Das Cheops-Schiff, auch Khufu-Schiff genannt, ist mit 43,6 Metern Länge und 6 Metern Breite das älteste, grösste und am besten erhaltene Schiff der Antike. Im Vergleich dazu: Das berühmte, in Oslo ausgestellte Wikingerschiff aus dem 10. Jahrhundert n. Chr. ist nur 22 Meter lang. Das ägyptische Schiff gilt als Meisterwerk der Schiffsbaukunst und wäre noch heute funktionstüchtig. Gebaut wurde es zum größten Teil aus poliertem Zedernholz aus Libanon, nur kleinere Teile bestehen aus lokalen Hölzern wie Akazie, Platane und Hopfenbuche. Kein einziger Metallnagel, lediglich ein paar wenige Holznägel sorgen für den Zusammenhalt. Alle Planken werden mit Tauen zusammengehalten.

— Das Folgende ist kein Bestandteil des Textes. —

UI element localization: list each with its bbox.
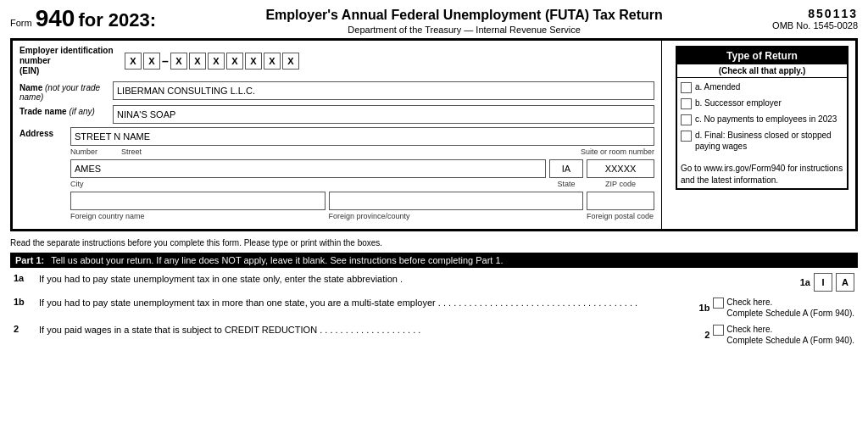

Der elegant geschwungene Schiffskörper wölbt sich an Heck und Bug 7 Meter in die Höhe und endet an beiden Seiten in Form eines aufgebogenen Papyrusstengels. Auf dem Deck stehen eine grosse, geschlossene Kabine für den Pharao und ein kleiner Baldachin, wohl für den Kapitän. Fünf grosse Ruderpaare, das längste misst 8,5 Meter, sowie zwei Steuerruder am Heck dienten zum Manövrieren. Die Barke hat einen flachen Boden und einen Tiefgang von nur 1,5 Metern. Dass sie tatsächlich einmal ins Wasser gelassen worden war, sollen Analysen des Holzes und der Taue aus den fünfziger Jahren beweisen. Sie sind heute aber umstritten.
Was die antike Zimmermannsarbeit betrifft, so war das Handwerk in der ägyptologischen Forschung der zweiten Hälfte des 20. Jahrhunderts kaum ein Thema, weshalb dazu keine Informationen existieren. Jedoch weiss man, dass vor 4500 Jahren in Ägypten noch kein Eisen existierte und erst wenig Bronze verwendet wurde. Die wichtigsten Werkzeuge bestanden vermutlich aus Kupfer und Stein, wobei der scharfe Silex, ein Silikatgestein, bevorzugt wurde.
Damals, im Mai des Jahres 1954, als der ägyptische Archäologe Kamal al-Mallakh den Südfuss der Cheops-Pyramide, der grössten in Gizeh, freilegte, hatten sich Schutt und Wüstensand seit Jahrtausenden zu einer meterhohen Halde angesammelt. Unter den Ablagerungen fand der Archäologe Reste der Umfassungsmauer der Pyramide. Und unter dieser Mauer stiess er auf zwei rund 30 Meter lange und knapp 3 Meter breite, in den Felsen eingehauene Gruben, die mit je 41 riesigen Steinblöcken versiegelt waren. Über den Blöcken lag eine dicke Mörtelschicht und verschloss jede Ritze zwischen den Steinen.
Die Behörden beschlossen, die östliche Kammer zu öffnen. Die Überraschung war groß: In der Grube lagen insgesamt 1224 Teile einer sorgfältig zerlegten Holzbarke. Das Schiff war komplett auseinandergenommen und die Teile waren, gruppiert in 651 Pakete, ordentlich eingeschichtet worden. Geflochtene Matten aus Halfa-Gras lagen herum, ebenso gebündelte Seile aus demselben Material. Die Umfassungsmauer hatte beide Gruben nicht nur vor neugierigen Blicken verborgen und damit vor Plünderungen geschützt, sondern auch das Innere so luftdicht abgeschlossen, dass kein Zersetzungsprozess in Gang kommen konnte.
4500 Jahre waren die demontierten Schiffsteile perfekt erhalten geblieben. Die Archäologen waren im Jahr 1954 die Ersten, die sie wieder in die Hand nahmen. Die Montage sollte sich allerdings als langwierige und schwierige Puzzlearbeit herausstellen. Fünf Versuche mit massstabsgetreuen Kleinmodellen brauchte Chefrestaurator Ahmed Yussef Mustafa, zehn Jahre dauerte schliesslich der Aufbau. Erst rund 30 Jahre später konnte das originale, nun neugeborene Königsschiff der Öffentlichkeit in seiner ganzen Pracht, verblüffenden Eleganz und Ästhetik präsentiert werden.
Dieses Boot ist jetzt als Ganzes im ihm gewidmeten Museum zu sehen. Es ist ein großer Raum, der sich direkt über der Baugrube befindet. Es ist das einzige moderne Gebäude in unmittelbarer Nähe der Pyramide. Sein klares Design und seine Farbe, die mit der Pyramide identisch ist, machen es zu einem Gebäude, das sich gut in die Landschaft einfügt.
Sie können das Bootsmuseum bei Ihrem Tagesausflug zu den Pyramiden besichtigen und dieses einzigartige Vermächtnis einer der ältesten Kulturen der Welt bestaunen. Verpassen Sie es nicht!